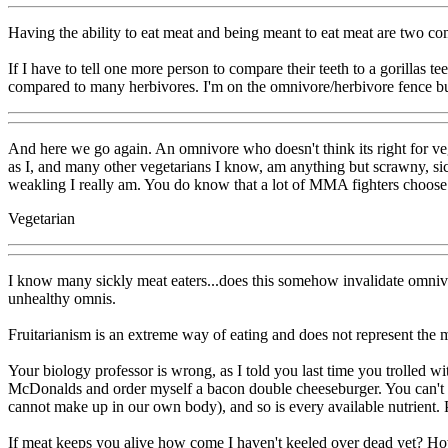
Having the ability to eat meat and being meant to eat meat are two com
If I have to tell one more person to compare their teeth to a gorillas
compared to many herbivores. I'm on the omnivore/herbivore fence but 
And here we go again. An omnivore who doesn't think its right for vege
as I, and many other vegetarians I know, am anything but scrawny, si
weakling I really am. You do know that a lot of MMA fighters choose v
Vegetarian
I know many sickly meat eaters...does this somehow invalidate omnivo
unhealthy omnis.
Fruitarianism is an extreme way of eating and does not represent the ma
Your biology professor is wrong, as I told you last time you trolled wi
McDonalds and order myself a bacon double cheeseburger. You can't 
cannot make up in our own body), and so is every available nutrient. 
If meat keeps you alive how come I haven't keeled over dead yet? Howc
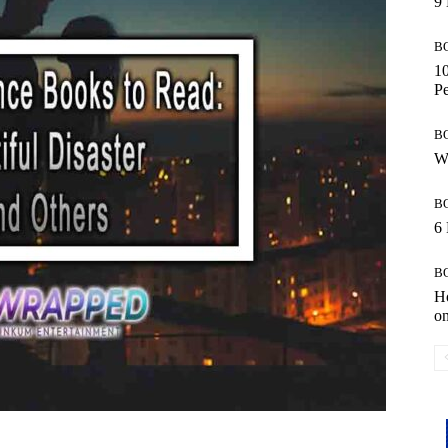
9 
B
10
Pe
B
Wo
B
6 
B
Ho
o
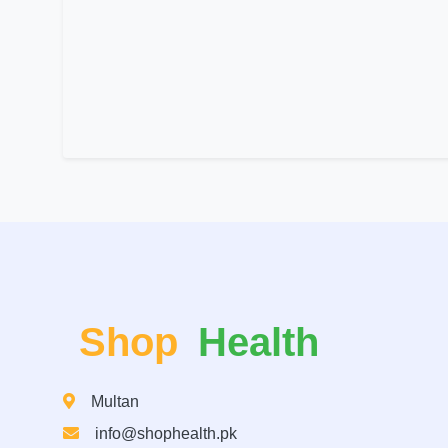
Shop
Health
Multan
info@shophealth.pk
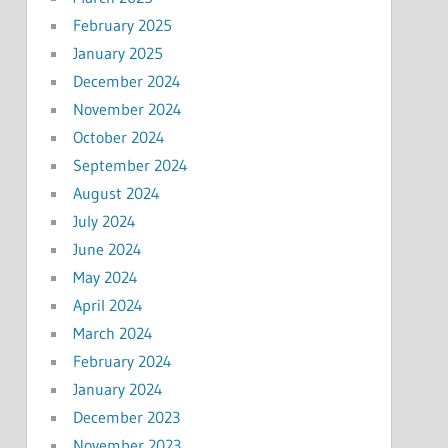
February 2025
January 2025
December 2024
November 2024
October 2024
September 2024
August 2024
July 2024
June 2024
May 2024
April 2024
March 2024
February 2024
January 2024
December 2023
November 2023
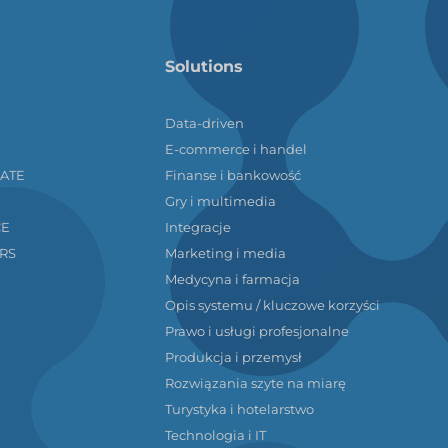
Solutions
Data-driven
E-commerce i handel
LATE
Finanse i bankowość
Gry i multimedia
CE
Integracje
RS
Marketing i media
Medycyna i farmacja
Opis systemu / kluczowe korzyści
Prawo i usługi profesjonalne
Produkcja i przemysł
Rozwiązania szyte na miarę
Turystyka i hotelarstwo
Technologia i IT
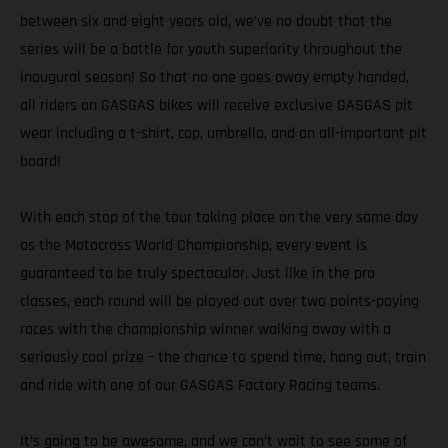
between six and eight years old, we’ve no doubt that the
series will be a battle for youth superiority throughout the
inaugural season! So that no one goes away empty handed,
all riders on GASGAS bikes will receive exclusive GASGAS pit
wear including a t-shirt, cap, umbrella, and an all-important pit
board!
With each stop of the tour taking place on the very same day
as the Motocross World Championship, every event is
guaranteed to be truly spectacular. Just like in the pro
classes, each round will be played out over two points-paying
races with the championship winner walking away with a
seriously cool prize – the chance to spend time, hang out, train
and ride with one of our GASGAS Factory Racing teams.
It’s going to be awesome, and we can’t wait to see some of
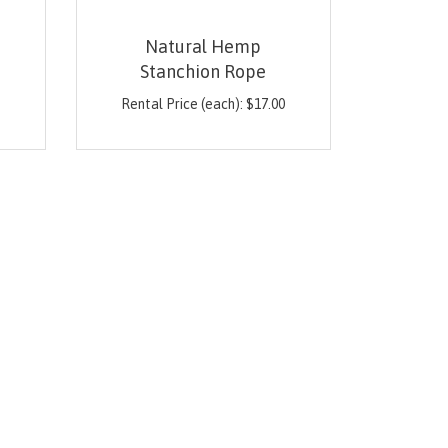
Natural Hemp
Stanchion Rope
0
Rental Price (each):
$
17.00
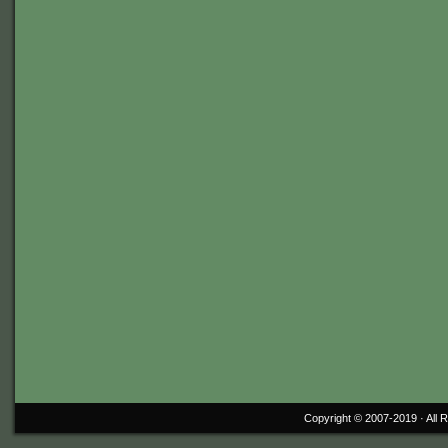
Copyright © 2007-2019 ·
All 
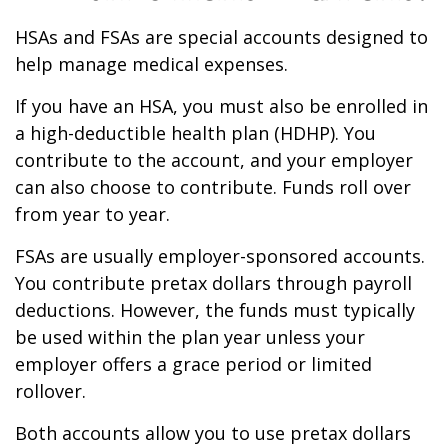
HSAs and FSAs are special accounts designed to
help manage medical expenses.
If you have an HSA, you must also be enrolled in
a high-deductible health plan (HDHP). You
contribute to the account, and your employer
can also choose to contribute. Funds roll over
from year to year.
FSAs are usually employer-sponsored accounts.
You contribute pretax dollars through payroll
deductions. However, the funds must typically
be used within the plan year unless your
employer offers a grace period or limited
rollover.
Both accounts allow you to use pretax dollars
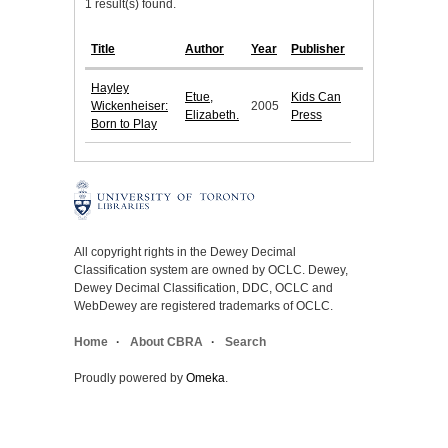
1 result(s) found.
Title
Author
Year
Publisher
Hayley
Etue,
Kids Can
Wickenheiser:
2005
Elizabeth.
Press
Born to Play
All copyright rights in the Dewey Decimal
Classification system are owned by OCLC. Dewey,
Dewey Decimal Classification, DDC, OCLC and
WebDewey are registered trademarks of OCLC.
Home
About CBRA
Search
Proudly powered by
Omeka
.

◆ REQUIRED WORK ◆
Reproduce all the records verbatim, excluding images.

◆ OUTPUT FOR THIS EXERCISE ◆
Having the ability to eat meat and being meant to eat meat are two com
If I have to tell one more person to compare their teeth to a gorillas
compared to many herbivores. I'm on the omnivore/herbivore fence but 
And here we go again. An omnivore who doesn't think its right for vege
as I, and many other vegetarians I know, am anything but scrawny, si
weakling I really am. You do know that a lot of MMA fighters choose v
Vegetarian
I know many sickly meat eaters...does this somehow invalidate omnivo
unhealthy omnis.
Fruitarianism is an extreme way of eating and does not represent the ma
Your biology professor is wrong, as I told you last time you trolled wi
McDonalds and order myself a bacon double cheeseburger. You can't 
cannot make up in our own body), and so is every available nutrient. 
If meat keeps you alive how come I haven't keeled over dead yet? Howc
9 
B
10
Pe
B
Wo
B
6 
B
Ho
o
Shop
Health
Multan
info@shophealth.pk
February 2025
January 2025
December 2024
November 2024
October 2024
September 2024
August 2024
July 2024
June 2024
May 2024
April 2024
March 2024
February 2024
January 2024
December 2023
November 2023
Solutions
Data-driven
E-commerce i handel
LATE
Finanse i bankowość
Gry i multimedia
CE
Integracje
RS
Marketing i media
Medycyna i farmacja
Opis systemu / kluczowe korzyści
Prawo i usługi profesjonalne
Produkcja i przemysł
Rozwiązania szyte na miarę
Turystyka i hotelarstwo
Technologia i IT
between six and eight years old, we’ve no doubt that the
series will be a battle for youth superiority throughout the
inaugural season! So that no one goes away empty handed,
all riders on GASGAS bikes will receive exclusive GASGAS pit
wear including a t-shirt, cap, umbrella, and an all-important pit
board!
With each stop of the tour taking place on the very same day
as the Motocross World Championship, every event is
guaranteed to be truly spectacular. Just like in the pro
classes, each round will be played out over two points-paying
races with the championship winner walking away with a
seriously cool prize – the chance to spend time, hang out, train
and ride with one of our GASGAS Factory Racing teams.
It’s going to be awesome, and we can’t wait to see some of
Natural Hemp
Stanchion Rope
0
Rental Price (each):
$
17.00
Copyright © 2007-2019 ·
All 
HSAs and FSAs are special accounts designed to
help manage medical expenses.
If you have an HSA, you must also be enrolled in
a high-deductible health plan (HDHP). You
contribute to the account, and your employer
can also choose to contribute. Funds roll over
from year to year.
FSAs are usually employer-sponsored accounts.
You contribute pretax dollars through payroll
deductions. However, the funds must typically
be used within the plan year unless your
employer offers a grace period or limited
rollover.
Both accounts allow you to use pretax dollars
1 result(s) found.
Title
Author
Year
Publisher
Hayley
Etue,
Kids Can
Wickenheiser:
2005
Elizabeth.
Press
Born to Play
All copyright rights in the Dewey Decimal
Classification system are owned by OCLC. Dewey,
Dewey Decimal Classification, DDC, OCLC and
WebDewey are registered trademarks of OCLC.
Home
About CBRA
Search
Proudly powered by
Omeka
.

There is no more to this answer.